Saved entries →
=== Section Start ===

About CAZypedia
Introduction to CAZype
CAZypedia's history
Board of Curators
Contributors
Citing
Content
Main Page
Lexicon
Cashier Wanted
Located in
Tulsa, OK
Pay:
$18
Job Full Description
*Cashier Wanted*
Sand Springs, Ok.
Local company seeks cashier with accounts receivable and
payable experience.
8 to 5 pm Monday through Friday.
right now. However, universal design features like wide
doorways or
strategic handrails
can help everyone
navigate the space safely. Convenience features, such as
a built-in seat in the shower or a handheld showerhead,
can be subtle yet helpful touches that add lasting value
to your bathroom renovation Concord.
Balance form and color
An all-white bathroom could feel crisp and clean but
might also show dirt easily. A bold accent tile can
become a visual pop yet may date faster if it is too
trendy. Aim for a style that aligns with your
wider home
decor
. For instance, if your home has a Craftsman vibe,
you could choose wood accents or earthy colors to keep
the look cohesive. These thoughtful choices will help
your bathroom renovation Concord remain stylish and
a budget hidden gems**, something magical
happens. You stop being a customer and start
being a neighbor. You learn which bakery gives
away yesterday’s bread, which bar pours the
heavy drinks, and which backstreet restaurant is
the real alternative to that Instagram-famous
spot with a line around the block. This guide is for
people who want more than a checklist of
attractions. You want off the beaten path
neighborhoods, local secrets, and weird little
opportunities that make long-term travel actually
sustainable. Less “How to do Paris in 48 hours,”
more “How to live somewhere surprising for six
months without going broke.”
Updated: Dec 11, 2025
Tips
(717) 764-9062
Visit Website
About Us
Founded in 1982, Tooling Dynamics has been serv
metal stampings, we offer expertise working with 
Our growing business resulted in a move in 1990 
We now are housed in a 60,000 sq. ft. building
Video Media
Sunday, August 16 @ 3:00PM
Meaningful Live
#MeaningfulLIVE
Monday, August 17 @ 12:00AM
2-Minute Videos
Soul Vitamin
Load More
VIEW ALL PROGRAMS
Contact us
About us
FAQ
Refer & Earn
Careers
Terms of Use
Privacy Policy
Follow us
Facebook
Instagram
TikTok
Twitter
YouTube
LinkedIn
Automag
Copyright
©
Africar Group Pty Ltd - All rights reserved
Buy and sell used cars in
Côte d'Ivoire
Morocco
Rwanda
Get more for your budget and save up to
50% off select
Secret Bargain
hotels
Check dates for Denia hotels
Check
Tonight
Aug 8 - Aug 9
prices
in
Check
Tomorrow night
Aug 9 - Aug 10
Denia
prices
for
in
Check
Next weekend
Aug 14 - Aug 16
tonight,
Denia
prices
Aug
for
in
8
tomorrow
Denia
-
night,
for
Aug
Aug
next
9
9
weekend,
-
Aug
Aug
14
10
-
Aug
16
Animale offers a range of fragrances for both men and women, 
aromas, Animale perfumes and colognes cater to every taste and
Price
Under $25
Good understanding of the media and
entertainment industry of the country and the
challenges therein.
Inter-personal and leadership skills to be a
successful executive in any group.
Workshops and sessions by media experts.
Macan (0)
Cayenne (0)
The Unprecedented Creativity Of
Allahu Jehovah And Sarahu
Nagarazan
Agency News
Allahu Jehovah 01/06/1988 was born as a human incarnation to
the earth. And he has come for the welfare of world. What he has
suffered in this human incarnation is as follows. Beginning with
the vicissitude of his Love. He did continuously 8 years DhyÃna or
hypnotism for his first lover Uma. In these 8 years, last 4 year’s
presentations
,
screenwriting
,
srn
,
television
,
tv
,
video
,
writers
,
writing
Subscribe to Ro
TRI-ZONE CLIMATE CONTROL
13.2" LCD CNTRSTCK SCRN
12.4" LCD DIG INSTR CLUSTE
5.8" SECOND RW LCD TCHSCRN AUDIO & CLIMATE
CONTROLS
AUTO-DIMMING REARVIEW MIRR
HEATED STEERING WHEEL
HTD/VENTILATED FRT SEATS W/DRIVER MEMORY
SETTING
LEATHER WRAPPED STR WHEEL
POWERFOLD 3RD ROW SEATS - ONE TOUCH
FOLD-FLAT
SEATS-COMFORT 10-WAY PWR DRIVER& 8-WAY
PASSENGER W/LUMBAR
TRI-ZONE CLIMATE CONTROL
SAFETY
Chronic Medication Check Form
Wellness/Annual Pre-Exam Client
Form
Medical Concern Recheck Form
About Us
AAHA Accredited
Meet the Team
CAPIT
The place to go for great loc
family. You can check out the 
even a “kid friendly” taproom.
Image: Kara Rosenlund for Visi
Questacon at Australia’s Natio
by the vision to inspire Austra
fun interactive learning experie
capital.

=== Section End ===

WHAT IS NEEDED → Please copy the lines above from the line with "Africar Group Pty Ltd - All rights reserved" up to and including the line with "challenges therein.", exactly as written and with nothing else.

EXERCISE OUTPUT →
Africar Group Pty Ltd - All rights reserved
Buy and sell used cars in
Côte d'Ivoire
Morocco
Rwanda
Get more for your budget and save up to
50% off select
Secret Bargain
hotels
Check dates for Denia hotels
Check
Tonight
Aug 8 - Aug 9
prices
in
Check
Tomorrow night
Aug 9 - Aug 10
Denia
prices
for
in
Check
Next weekend
Aug 14 - Aug 16
tonight,
Denia
prices
Aug
for
in
8
tomorrow
Denia
-
night,
for
Aug
Aug
next
9
9
weekend,
-
Aug
Aug
14
10
-
Aug
16
Animale offers a range of fragrances for both men and women, 
aromas, Animale perfumes and colognes cater to every taste and
Price
Under $25
Good understanding of the media and
entertainment industry of the country and the
challenges therein.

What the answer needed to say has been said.